An OFW finds business in sardines
Leaving a good job in Brunei, Mike Cases bottled sardines in his hometown and let Filipinos--even those abroad--enjoy quality comfort food
By: Marjorie Ann Duterte | Aug 02, 2012 18:00 pm
In 1994 Mike Cases brought his wife to Brunei, where the Sultan paid him US$3,000 a month to preside over the construction of Jerudong Theme Park, the sultanate’s version of Disneyland. Unlike most contract workers abroad, Mike, an engineer, and his wife, Aliw, had everything: free accommodation, electricity, water, and even utensils. They had the time of their lives in Bandar Seri Begawan, the capital. Yet something was missing, and four years later Mike persuaded his wife to return to Dipolog City in Zamboanga del Norte, his hometown, to start his own business. “Kinailangan ko nang gawin ‘yung trabaho na gusto ko doon sa lugar ko,” he says.
On their return in 1998, Mike sold some of their properties and, with his savings, raised P1.5 million to start bottling sardines, taking advantage of Dipolog’s growing reputation as the Philippines’ top sardines producer. The next year, he incorporated Tito Mike’s Food Company, a name suggested by a six-year-old nephew, with his wife and three brothers as partners.

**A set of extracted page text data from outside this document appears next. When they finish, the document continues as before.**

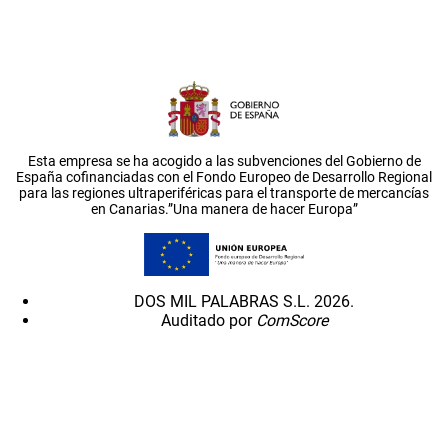
Esta empresa se ha acogido a las subvenciones del Gobierno de
España cofinanciadas con el Fondo Europeo de Desarrollo Regional
para las regiones ultraperiféricas para el transporte de mercancías
en Canarias.”Una manera de hacer Europa”
DOS MIL PALABRAS S.L. 2026.
Auditado por
ComScore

He bought equipment and raw materials, and then set up a production facility in his parents’ backyard.
He met his first client by chance on a U.S. trip while looking for kitchenware, unaware that the pressure cookers he needed were being sold in Quiapo, Manila, at bargain prices. Indeed, his visits to the Oriental stores in the East Coast allowed him to meet a distributor, a Vietnamese-American who offered to buy his sardines to supply those stores. “Maraming Filipinos abroad ang gustong kumain ng pagkain natin dito,” he says.
He first shipped out 100 24-bottle boxes, pricing his sardines at P42 a bottle here and P45 abroad. He then signed up more exporters and foreign buyers after joining the trade fairs of the Department of Trade and Industry, and in May, he shipped 500 boxes of bottled sardines to Vancouver and Toronto and 300 boxes to California.